== Segment start ==

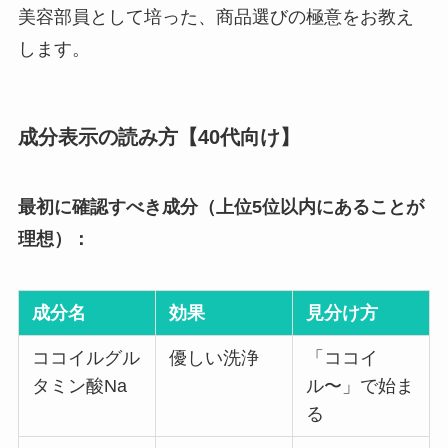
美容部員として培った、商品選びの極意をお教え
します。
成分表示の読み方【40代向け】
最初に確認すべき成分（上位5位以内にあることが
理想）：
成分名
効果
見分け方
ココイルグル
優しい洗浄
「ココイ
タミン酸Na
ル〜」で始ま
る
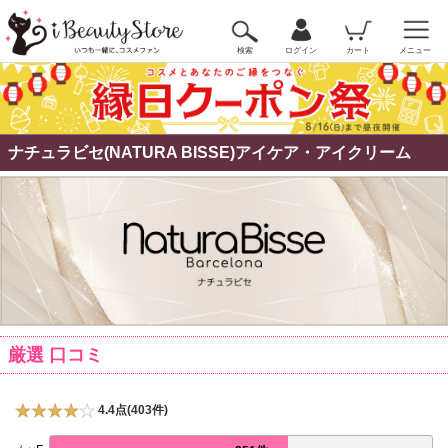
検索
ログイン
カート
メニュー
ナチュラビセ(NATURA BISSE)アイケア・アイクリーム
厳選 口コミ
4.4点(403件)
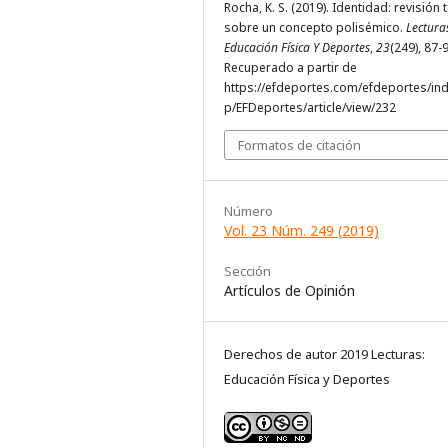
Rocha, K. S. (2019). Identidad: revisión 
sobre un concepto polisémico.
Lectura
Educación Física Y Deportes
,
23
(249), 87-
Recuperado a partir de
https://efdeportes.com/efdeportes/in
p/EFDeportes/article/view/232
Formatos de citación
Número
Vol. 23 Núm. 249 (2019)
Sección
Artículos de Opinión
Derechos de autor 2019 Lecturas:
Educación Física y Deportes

== Segment end ==
== Segment start ==

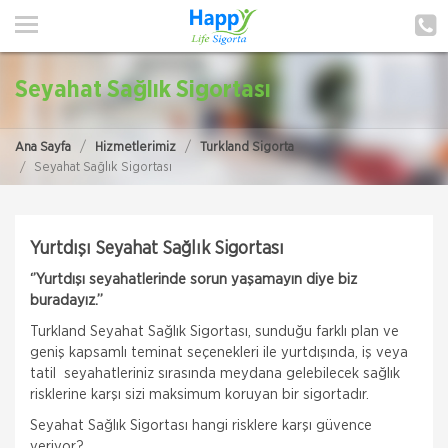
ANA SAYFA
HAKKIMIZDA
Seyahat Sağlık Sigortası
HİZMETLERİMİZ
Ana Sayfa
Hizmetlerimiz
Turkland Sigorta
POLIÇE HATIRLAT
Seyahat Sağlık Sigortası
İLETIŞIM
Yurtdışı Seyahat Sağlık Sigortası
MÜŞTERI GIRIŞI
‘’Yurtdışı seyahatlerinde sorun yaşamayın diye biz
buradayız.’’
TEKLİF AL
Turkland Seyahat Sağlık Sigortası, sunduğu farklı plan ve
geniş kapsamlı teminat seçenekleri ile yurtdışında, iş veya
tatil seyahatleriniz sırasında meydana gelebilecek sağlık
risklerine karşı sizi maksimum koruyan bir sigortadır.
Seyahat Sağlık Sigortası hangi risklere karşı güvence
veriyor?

== Segment end ==
== Segment start ==

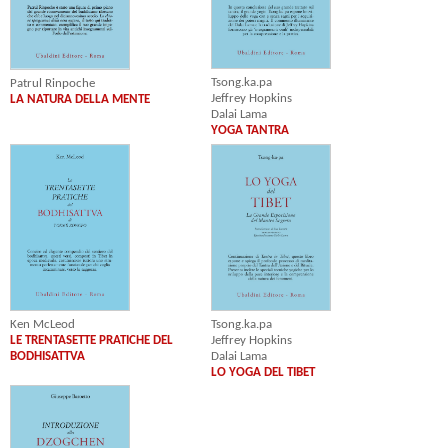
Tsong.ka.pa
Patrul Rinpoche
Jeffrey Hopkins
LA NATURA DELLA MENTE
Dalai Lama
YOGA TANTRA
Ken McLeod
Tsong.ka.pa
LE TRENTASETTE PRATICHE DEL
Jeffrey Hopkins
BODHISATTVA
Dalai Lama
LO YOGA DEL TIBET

== Segment end ==

→ **TASK REQUIREMENTS**
What lines in the data include the string "Educación"? Copy each one.

→ **FINAL ANSWER**
Educación Física Y Deportes
Educación Física y Deportes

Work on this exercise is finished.